### DATA RECORDS
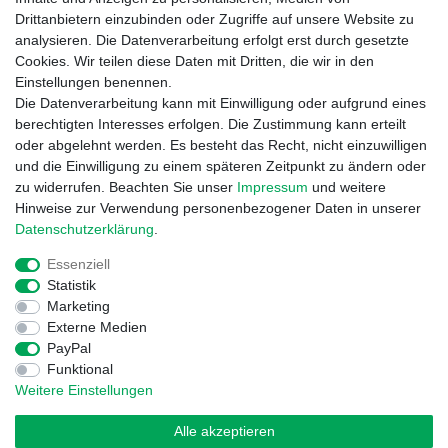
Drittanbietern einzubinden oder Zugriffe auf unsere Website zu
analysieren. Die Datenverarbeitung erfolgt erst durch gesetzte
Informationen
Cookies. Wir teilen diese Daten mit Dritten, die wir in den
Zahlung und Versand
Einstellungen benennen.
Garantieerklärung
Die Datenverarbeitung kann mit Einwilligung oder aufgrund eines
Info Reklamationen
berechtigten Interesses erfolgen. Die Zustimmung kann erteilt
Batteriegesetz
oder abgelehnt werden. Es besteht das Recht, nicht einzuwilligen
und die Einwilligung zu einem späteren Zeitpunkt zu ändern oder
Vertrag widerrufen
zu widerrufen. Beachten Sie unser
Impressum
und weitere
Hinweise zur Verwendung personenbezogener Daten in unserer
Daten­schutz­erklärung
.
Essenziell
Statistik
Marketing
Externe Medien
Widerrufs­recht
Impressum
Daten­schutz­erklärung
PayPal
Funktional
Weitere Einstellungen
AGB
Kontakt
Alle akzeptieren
--
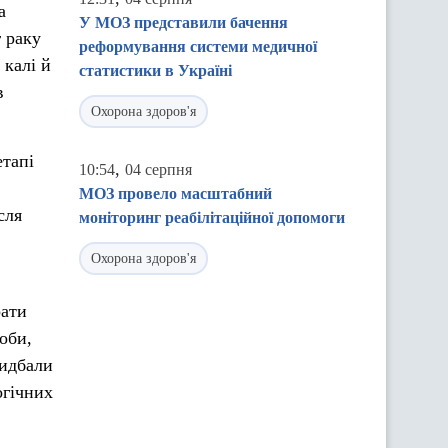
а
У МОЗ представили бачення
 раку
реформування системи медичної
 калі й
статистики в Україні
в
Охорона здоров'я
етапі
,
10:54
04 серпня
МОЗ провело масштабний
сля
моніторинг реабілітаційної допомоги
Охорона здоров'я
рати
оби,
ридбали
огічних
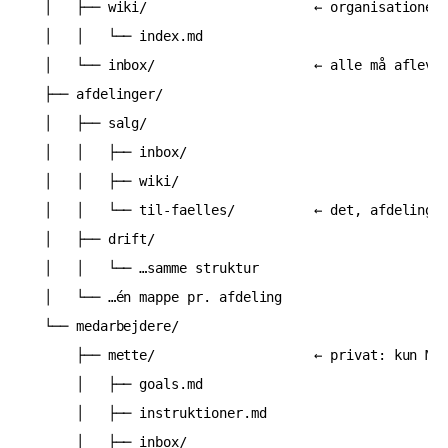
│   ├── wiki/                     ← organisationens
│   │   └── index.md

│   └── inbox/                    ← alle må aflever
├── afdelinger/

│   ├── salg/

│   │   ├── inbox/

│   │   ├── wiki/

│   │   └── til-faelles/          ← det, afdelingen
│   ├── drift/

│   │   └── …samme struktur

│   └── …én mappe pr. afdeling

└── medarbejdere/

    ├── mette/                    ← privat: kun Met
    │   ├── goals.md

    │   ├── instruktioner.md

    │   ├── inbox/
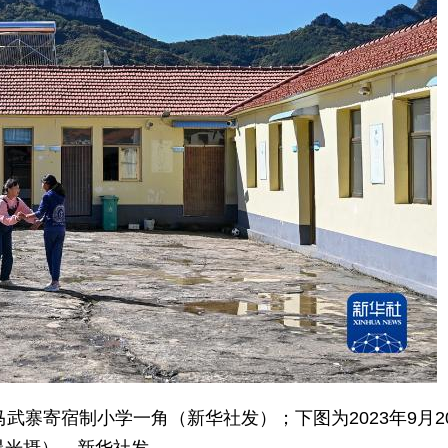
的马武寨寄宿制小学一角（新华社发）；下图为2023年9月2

### WHAT IS NEEDED
Please copy the lines above from the line with "Drittanbietern einzubinden oder" up to and including the line with "Garantieerklärung", exactly as written and with nothing else.

### WRITTEN ANSWER
Drittanbietern einzubinden oder Zugriffe auf unsere Website zu
analysieren. Die Datenverarbeitung erfolgt erst durch gesetzte
Informationen
Cookies. Wir teilen diese Daten mit Dritten, die wir in den
Zahlung und Versand
Einstellungen benennen.
Garantieerklärung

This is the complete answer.